**Saved entries:**
○ ○ ○

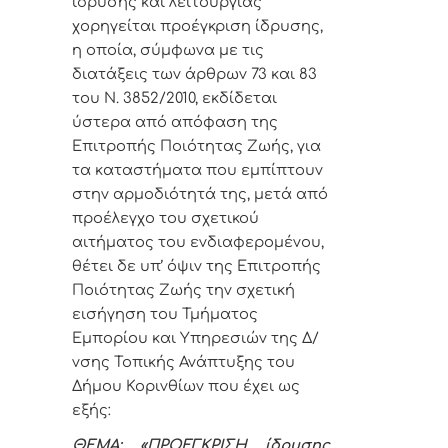
ίδρυσης και λειτουργίας
χορηγείται προέγκριση ίδρυσης,
η οποία, σύμφωνα με τις
διατάξεις των άρθρων 73 και 83
του Ν. 3852/2010, εκδίδεται
ύστερα από απόφαση της
Επιτροπής Ποιότητας Ζωής, για
τα καταστήματα που εμπίπτουν
στην αρμοδιότητά της, μετά από
προέλεγχο του σχετικού
αιτήματος του ενδιαφερομένου,
θέτει δε υπ’ όψιν της Επιτροπής
Ποιότητας Ζωής την σχετική
εισήγηση του Τμήματος
Εμπορίου και Υπηρεσιών της Δ/
νσης Τοπικής Ανάπτυξης του
Δήμου Κορινθίων που έχει ως
εξής:
ΘΕΜΑ: «
ΠΡΟΕΓΚΡΙΣΗ
ίδρυσης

○ ○ ○

**WHAT IS REQUIRED:** Find how many lines contain "Επιτροπής" in the data. Write that number and nothing else.

**OUTPUT FOR THIS EXERCISE:** 2